Comment #1 by Jared D on 2013 01 05

Isn't it true that Civil Unions allowed gay couples to register for all of the economic benefits of married couples? But the state wouldn't call them "married">>>>Why wasn't this good enough?

Comment #2 by Bryan Sullivan on 2013 01 05

any progressives out there? Don't want to touch this one, do you?

Comment #3 by Jeremy Soninjer on 2013 01 05

lol jeremy!

Comment #4 by Jared D on 2013 01 05

I think this has to be one of Travis’s most ludicrous columns. He has basically three arguments against gay marriage, each dumber than the last:

First, he argues that legalizing same-sex marriage has no effect on the incidence of marriage, because same-sex couples could just hold marriage ceremonies anyway. This is patently absurd. Whenever marriage equality legislation is passed, there is an explosion in the rate of same-sex marriage ceremonies. It also assumes that marriage is just about a ceremony, which is also dumb.

The next argument is even sillier: that because progressives are supposedly okay with homestead exemptions, which discriminate against renters, they must be okay with all government discrimination. What makes this argument so ridiculous is not just that there’s a real difference between discrimination based off who you are and discrimination based off what you choose to do. It’s also absurd because progressives do oppose tax discrimination against renters.

The final argument is that the case for same-sex marriage is a moral crusade for equality, and that somehow this is a bad thing. Of course it is a moral crusade for equality. Why Travis believes equality for all is not a good idea remains unstated. Indeed, conservatives have always maintained that they do believe in equality for LGBT Americans, but that marriage somehow has nothing to do with equality. Travis abandons that pretense. He confirms what we all already knew--that conservative opposition to marriage is about discrimination pure and simple.

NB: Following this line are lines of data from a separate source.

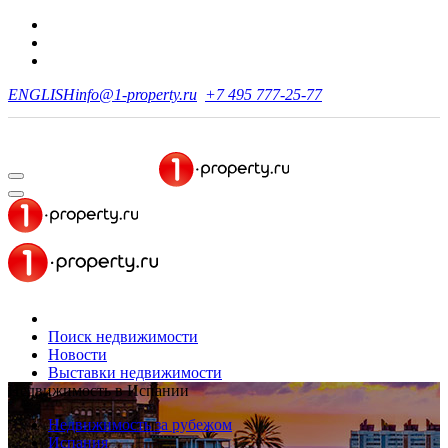
ENGLISH
info@1-property.ru
+7 495 777-25-77
Поиск недвижимости
Новости
Выставки недвижимости
Недвижимость в Испании
Недвижимость за рубежом
Испания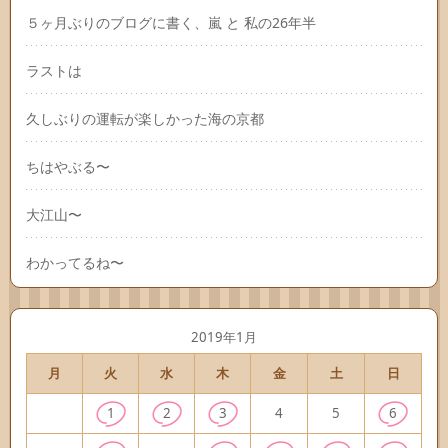
５ヶ月ぶりのブログに書く、嵐 と 私の26年半
ラストは
久しぶりの運転が楽しかった海の京都
ちはやぶる〜
大江山〜
わかってるね〜
2019年1月
月
火
水
木
金
土
日
1
2
3
4
5
6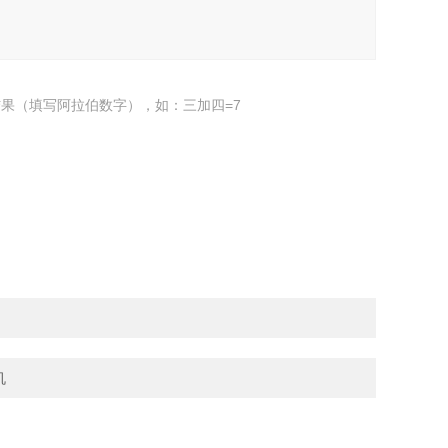
果（填写阿拉伯数字），如：三加四=7
机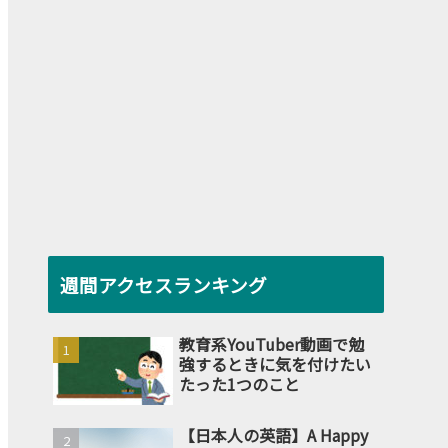
週間アクセスランキング
教育系YouTuber動画で勉
強するときに気を付けたい
たった1つのこと
【日本人の英語】A Happy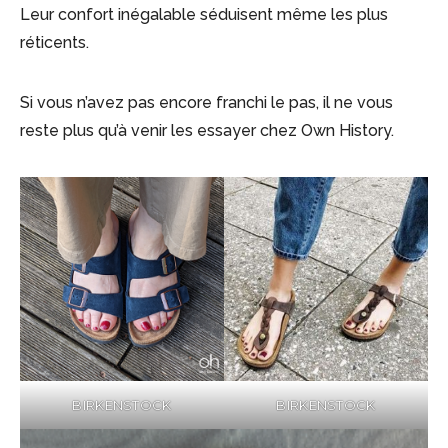
Leur confort inégalable séduisent même les plus
réticents.
Si vous n’avez pas encore franchi le pas, il ne vous
reste plus qu’à venir les essayer chez Own History.
BIRKENSTOCK
BIRKENSTOCK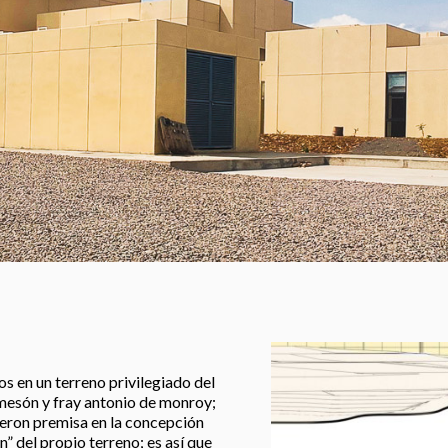
os en un terreno privilegiado del
l mesón y fray antonio de monroy;
ueron premisa en la concepción
n” del propio terreno; es así que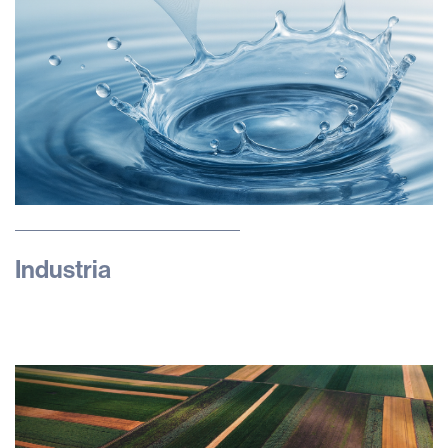
Industria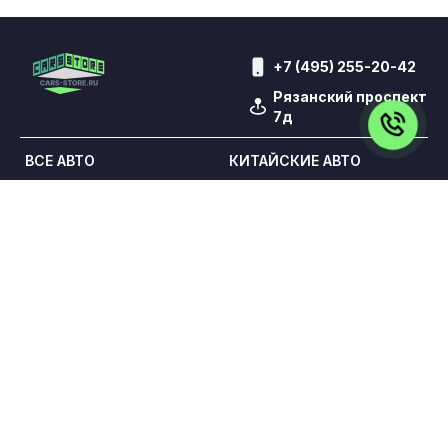
+7 (495) 255-20-42
Рязанский проспект
7д
ВСЕ АВТО
КИТАЙСКИЕ АВТО
АВТО ДЛЯ ТАКСИ
КОНТАКТЫ
ВЫКУП
TRADE-IN
КРЕДИТ
ОТЗЫВЫ
УСЛУГИ
Обращаем Ваше внимание на то, что данный сайт носит
исключительно информационный характер и ни при каких
условиях не является публичной офертой,
определяемой положениями статьи 437 Гражданского
кодекса Российской Федерации. Все цены указаны с
учетом максимальной скидки на авто и при условии
покупки в кредит и включают в себя обязательные
страховые продукты, которые согласовываются и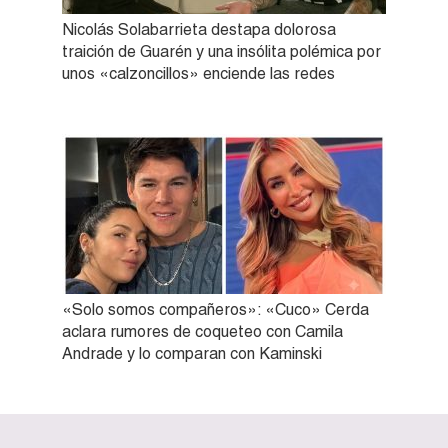
Nicolás Solabarrieta destapa dolorosa
traición de Guarén y una insólita polémica por
unos «calzoncillos» enciende las redes
«Solo somos compañeros»: «Cuco» Cerda
aclara rumores de coqueteo con Camila
Andrade y lo comparan con Kaminski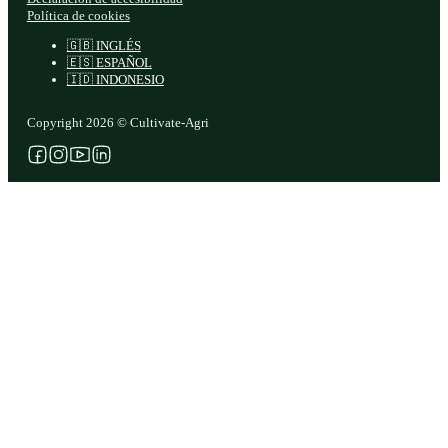
Política de cookies
🇬🇧 INGLÉS
🇪🇸 ESPAÑOL
🇮🇩 INDONESIO
Copyright 2026 © Cultivate-Agri
Síganos en Facebook
Síganos en Instagram
Síganos en YouTube
Síganos en X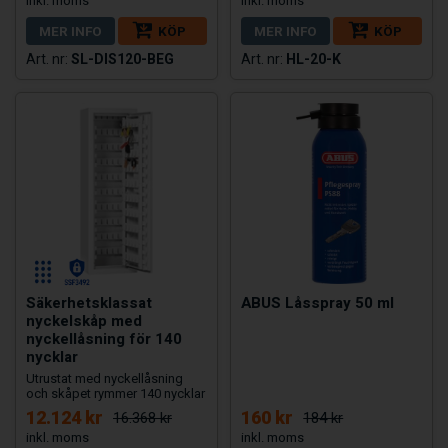
MER INFO
KÖP
MER INFO
KÖP
SL-DIS120-BEG
HL-20-K
Säkerhetsklassat
ABUS Låsspray 50 ml
nyckelskåp med
nyckellåsning för 140
nycklar
Utrustat med nyckellåsning
och skåpet rymmer 140 nycklar
12.124 kr
160 kr
16.368 kr
184 kr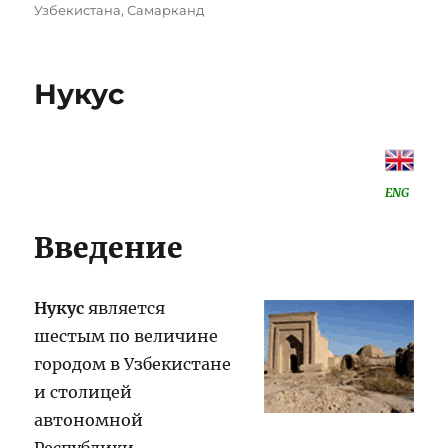
on
Узбекистана
,
Самарканд
Нукус
ENG
Введение
Нукус
является
шестым по величине
городом в Узбекистане
и столицей
автономной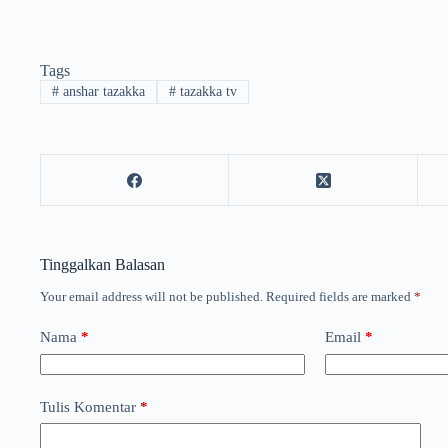
Tags
#
anshar tazakka
#
tazakka tv
Tinggalkan Balasan
Your email address will not be published.
Required fields are marked
*
Nama
*
Email
*
Tulis Komentar
*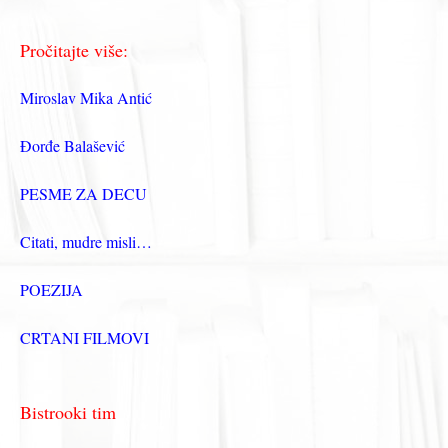
Pročitajte više:
Miroslav Mika Antić
Đorđe Balašević
PESME ZA DECU
Citati, mudre misli…
POEZIJA
CRTANI FILMOVI
Bistrooki tim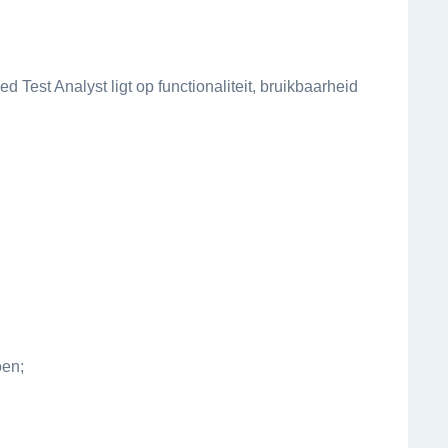
 Test Analyst ligt op functionaliteit, bruikbaarheid
oen;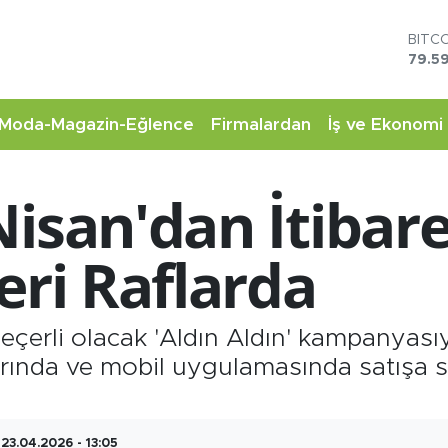
BITC
79.59
DOL
45,4
EUR
Moda-Magazin-Eğlence
Firmalardan
İş ve Ekonomi
53,3
STER
61,6
isan'dan İtibare
G.AL
6862
BİST
eri Raflarda
14.5
eçerli olacak 'Aldın Aldın' kampanyasıyl
larında ve mobil uygulamasında satışa
23.04.2026 - 13:05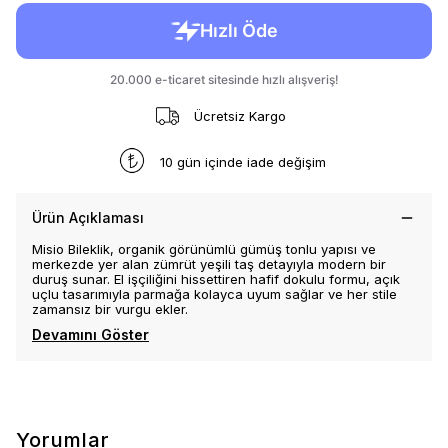
Ücretsiz Kargo
10 gün içinde iade değişim
Ürün Açıklaması
Misio Bileklik, organik görünümlü gümüş tonlu yapısı ve
merkezde yer alan zümrüt yeşili taş detayıyla modern bir
duruş sunar. El işçiliğini hissettiren hafif dokulu formu, açık
uçlu tasarımıyla parmağa kolayca uyum sağlar ve her stile
zamansız bir vurgu ekler.
Devamını Göster
Yorumlar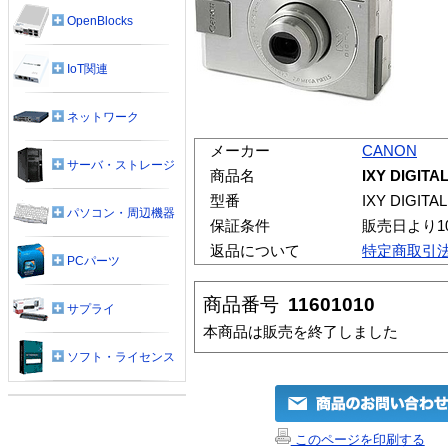
OpenBlocks
IoT関連
ネットワーク
メーカー
CANON
サーバ・ストレージ
商品名
IXY DIGITA
型番
IXY DIGITAL
パソコン・周辺機器
保証条件
販売日より1
返品について
特定商取引
PCパーツ
商品番号
11601010
サプライ
本商品は販売を終了しました
ソフト・ライセンス
このページを印刷する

Comment #5 by Samuel Bell on 2013 01 05

Samuel, You know what's "dumb"?? Claiming that gay marriage will save the RI economy. Pff!

The rest of your argument (thanks for actually making one by the way) can be discounted by acknowledging the difference between the way the right and left perceive marriage. The right sees it as a union b/w a man and a woman for the purposes of raising children and perpetuating society. The left sees it as a union b/w any two people. Once you acknowledge how the right perceives marriage (that it has a longstanding definition that "existed before the US govt") all of Rowley's points make more sense (even the home owners vs renters stuff)

Unfortunately for you, Rowley is right. "Marriage" has a definition. Progressives can't get around the fact that they're trying to redefine a word.

Your last point sort of misses the point. Yes, Rowley acknowledges "discrimination" but also claims that "discrimination" isn't necessarily a bad thing, that it is in govt's nature to discriminate. which basically pointed out the absurdity of the left's claim that gays are victims of discrimination. And then he explains that gay marriage isn't really a crusade for equality, but a crusade for "acceptance"...And he did a pretty good job of proving that that is so.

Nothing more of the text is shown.